In-vivo labelling with ³H-palmitic acid has long been the main method for determining the S-acylation state of proteins. This is a relatively simple, if costly and time consuming, procedure for cells grown in culture but is limited in its application to plants where the ability to work on intact organs in the context of a whole plant is one of the major advantages of plant biology. Hydroxylamine cleavage of the ³H-palmitate from the protein is frequently used to demonstrate the incorporation of the label via a thioester bond indicative of S-acylation. Failure to cleave indicates that secondary metabolites have likely been incorporated. For this reason ³H-palmitate labelling is usually done for a short period of time after inhibition of cellular fatty acid synthesis. ¹²⁵I labelled 16-iodo-hexadecanoic acid (IC16) has also been used successfully and is rapidly visualized compared to ³H-palmitate but requires synthesis and is much more hazardous to work with Citation[85].

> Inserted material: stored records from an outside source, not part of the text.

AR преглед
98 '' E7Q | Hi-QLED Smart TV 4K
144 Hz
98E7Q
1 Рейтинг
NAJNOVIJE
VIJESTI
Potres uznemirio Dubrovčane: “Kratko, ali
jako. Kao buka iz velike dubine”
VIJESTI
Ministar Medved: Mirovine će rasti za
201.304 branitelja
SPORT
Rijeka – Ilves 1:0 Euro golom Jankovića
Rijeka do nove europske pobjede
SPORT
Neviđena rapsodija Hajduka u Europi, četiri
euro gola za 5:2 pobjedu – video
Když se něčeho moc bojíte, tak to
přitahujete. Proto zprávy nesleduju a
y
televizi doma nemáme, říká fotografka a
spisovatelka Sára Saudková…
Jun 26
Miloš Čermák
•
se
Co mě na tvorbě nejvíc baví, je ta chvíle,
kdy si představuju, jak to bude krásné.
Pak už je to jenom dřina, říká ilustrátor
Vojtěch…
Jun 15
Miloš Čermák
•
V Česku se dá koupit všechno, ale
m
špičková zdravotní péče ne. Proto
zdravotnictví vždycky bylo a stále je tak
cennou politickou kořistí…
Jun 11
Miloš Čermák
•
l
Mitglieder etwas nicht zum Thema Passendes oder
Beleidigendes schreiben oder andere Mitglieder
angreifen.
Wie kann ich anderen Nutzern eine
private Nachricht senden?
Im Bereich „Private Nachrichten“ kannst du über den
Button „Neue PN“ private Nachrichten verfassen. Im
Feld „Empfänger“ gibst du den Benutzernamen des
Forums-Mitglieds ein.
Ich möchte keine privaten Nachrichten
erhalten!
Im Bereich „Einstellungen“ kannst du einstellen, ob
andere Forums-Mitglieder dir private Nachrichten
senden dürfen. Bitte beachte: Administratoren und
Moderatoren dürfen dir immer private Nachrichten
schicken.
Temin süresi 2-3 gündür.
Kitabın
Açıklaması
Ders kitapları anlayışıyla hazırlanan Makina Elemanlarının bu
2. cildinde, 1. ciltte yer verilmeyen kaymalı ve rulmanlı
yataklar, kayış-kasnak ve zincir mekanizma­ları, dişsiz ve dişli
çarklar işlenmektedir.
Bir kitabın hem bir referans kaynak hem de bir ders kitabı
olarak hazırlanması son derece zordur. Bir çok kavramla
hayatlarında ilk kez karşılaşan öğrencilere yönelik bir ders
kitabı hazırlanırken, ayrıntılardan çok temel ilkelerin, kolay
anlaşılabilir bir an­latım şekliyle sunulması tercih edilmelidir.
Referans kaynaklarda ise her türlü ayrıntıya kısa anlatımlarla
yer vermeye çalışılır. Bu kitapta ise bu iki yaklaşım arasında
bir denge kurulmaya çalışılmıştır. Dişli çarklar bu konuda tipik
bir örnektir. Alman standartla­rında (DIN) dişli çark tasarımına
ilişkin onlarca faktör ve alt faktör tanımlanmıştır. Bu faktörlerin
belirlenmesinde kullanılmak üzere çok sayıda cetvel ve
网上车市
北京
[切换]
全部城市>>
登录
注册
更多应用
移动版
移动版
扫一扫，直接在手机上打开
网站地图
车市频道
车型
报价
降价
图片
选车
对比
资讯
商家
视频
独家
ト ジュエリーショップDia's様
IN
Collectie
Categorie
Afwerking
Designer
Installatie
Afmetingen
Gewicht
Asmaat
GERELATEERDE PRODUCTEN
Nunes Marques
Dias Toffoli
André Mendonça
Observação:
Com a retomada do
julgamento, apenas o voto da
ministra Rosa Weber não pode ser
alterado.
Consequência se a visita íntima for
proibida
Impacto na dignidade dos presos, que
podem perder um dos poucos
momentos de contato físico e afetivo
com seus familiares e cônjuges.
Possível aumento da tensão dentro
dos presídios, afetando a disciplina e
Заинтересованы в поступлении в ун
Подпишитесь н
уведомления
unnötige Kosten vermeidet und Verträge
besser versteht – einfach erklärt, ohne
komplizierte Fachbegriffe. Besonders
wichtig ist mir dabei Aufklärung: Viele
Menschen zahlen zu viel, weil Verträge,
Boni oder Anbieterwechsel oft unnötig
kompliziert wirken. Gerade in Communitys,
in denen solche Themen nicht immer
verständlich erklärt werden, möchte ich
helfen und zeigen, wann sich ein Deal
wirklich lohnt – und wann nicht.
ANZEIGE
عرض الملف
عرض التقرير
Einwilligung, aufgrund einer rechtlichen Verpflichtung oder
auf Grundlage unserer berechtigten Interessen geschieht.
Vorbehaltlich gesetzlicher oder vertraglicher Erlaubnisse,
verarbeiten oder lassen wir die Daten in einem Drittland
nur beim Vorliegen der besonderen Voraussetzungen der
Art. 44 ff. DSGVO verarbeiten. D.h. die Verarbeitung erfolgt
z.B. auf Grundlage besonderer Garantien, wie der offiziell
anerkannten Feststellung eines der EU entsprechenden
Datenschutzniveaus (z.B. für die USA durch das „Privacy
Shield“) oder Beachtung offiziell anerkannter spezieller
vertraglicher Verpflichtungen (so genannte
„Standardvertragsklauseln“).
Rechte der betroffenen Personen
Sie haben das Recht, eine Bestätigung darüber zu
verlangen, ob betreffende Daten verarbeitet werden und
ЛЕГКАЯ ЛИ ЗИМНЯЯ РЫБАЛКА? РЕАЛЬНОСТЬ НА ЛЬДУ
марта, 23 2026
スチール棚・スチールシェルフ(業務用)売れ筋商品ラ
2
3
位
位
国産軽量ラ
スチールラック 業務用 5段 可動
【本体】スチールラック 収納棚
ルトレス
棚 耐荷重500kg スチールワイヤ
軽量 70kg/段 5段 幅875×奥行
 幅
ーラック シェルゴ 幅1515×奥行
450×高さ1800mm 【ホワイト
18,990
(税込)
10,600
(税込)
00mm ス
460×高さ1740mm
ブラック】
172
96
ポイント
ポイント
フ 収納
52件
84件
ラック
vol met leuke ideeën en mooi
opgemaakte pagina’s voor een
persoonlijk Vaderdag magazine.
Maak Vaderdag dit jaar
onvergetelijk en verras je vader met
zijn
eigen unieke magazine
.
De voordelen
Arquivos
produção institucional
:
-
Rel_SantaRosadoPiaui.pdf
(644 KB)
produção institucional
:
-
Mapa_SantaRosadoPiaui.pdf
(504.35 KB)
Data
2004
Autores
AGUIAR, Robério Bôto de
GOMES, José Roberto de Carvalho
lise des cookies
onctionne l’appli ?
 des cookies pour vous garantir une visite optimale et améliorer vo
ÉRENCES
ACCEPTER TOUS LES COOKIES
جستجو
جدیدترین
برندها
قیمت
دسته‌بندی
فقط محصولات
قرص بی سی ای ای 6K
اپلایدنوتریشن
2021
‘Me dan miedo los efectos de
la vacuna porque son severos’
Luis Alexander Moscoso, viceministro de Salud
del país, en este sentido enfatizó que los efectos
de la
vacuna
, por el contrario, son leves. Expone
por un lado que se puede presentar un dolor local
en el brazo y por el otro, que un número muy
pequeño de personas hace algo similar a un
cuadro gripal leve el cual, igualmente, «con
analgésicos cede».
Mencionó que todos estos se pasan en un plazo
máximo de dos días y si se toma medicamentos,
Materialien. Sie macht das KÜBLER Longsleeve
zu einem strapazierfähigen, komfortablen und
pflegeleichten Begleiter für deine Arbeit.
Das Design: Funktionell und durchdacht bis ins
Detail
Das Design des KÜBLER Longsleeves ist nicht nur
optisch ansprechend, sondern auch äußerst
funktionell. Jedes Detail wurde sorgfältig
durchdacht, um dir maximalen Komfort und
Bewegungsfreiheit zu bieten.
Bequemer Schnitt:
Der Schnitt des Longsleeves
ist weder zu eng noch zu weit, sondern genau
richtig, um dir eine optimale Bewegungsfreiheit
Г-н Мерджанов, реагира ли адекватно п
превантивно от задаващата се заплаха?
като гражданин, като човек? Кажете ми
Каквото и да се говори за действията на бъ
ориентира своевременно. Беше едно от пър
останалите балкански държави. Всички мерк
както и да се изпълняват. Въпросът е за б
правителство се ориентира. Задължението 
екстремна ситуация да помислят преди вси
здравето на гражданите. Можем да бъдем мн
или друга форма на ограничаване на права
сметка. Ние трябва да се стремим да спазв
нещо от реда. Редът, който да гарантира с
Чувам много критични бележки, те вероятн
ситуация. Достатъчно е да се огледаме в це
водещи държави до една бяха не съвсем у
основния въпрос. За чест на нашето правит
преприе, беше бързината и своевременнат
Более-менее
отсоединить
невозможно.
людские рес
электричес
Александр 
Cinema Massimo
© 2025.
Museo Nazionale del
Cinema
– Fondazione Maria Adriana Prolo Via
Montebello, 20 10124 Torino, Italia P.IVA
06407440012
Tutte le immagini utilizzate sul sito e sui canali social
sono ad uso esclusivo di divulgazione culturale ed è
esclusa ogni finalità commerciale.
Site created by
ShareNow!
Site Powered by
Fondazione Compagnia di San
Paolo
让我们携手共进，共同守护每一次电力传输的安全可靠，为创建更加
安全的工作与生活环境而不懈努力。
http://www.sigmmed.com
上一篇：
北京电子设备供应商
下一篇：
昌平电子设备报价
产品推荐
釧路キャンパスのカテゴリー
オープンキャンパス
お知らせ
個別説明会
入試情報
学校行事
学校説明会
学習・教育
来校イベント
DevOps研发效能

Biotin switch assay for S-acylation

The development Citation[86] and subsequent refinement for use with plants Citation[8] of the biotin switch assay allows for faster and more sensitive assay of protein S-acylation that is particularly suited to whole organism biology. This approach also has the advantage that no external interference occurs, such as addition of radiolabelled palmitate, before measuring acylation state. The biotin switch method for assaying S-acylation, although an indirect approach, does not require special equipment, large quantities of material or the use of radioactive sources and can be performed in any laboratory familiar with Western blotting making it very useful for rapidly determining if a protein is S-acylated Citation[8].

GC-MS

The GC-MS techniques used to directly analyse the composition of ROP6 Citation[5] and CBL1 Citation[9] covalently bound lipid groups allows the quantitative identification of the lipid groups added. The high resolution of this technique and non-invasive nature before assaying is offset by it being ultimately more costly, time consuming and requiring more material and specialist equipment than the biotin switch assay. This method is ideally suited to a detailed analysis of an S-acylated protein. Further development of MS/MS techniques would hopefully allow direct identification of acylated peptides without the need for mutagenesis or biochemical assay.

Microscopy techniques

Direct analysis of fluorescent fusion protein membrane association has proven very useful in the analysis of S-acylated proteins. More advanced techniques such as FRAP have been used to look at delivery and recycling of proteins between the PM and Golgi. FRAP has also been used to discriminate lateral diffusion of S-acylated H-Ras from cytoplasmic exchange and thereby measure strength of association of various S-acylated forms of H-Ras and assess the contribution each acyl group makes to the overall affinity of H-Ras for membranes Citation[87], Citation[88]. FLIM-FRET and immunogold electron microscopy have also been used to examine H-Ras S-acylation dependant clustering with Raf1 Citation[89].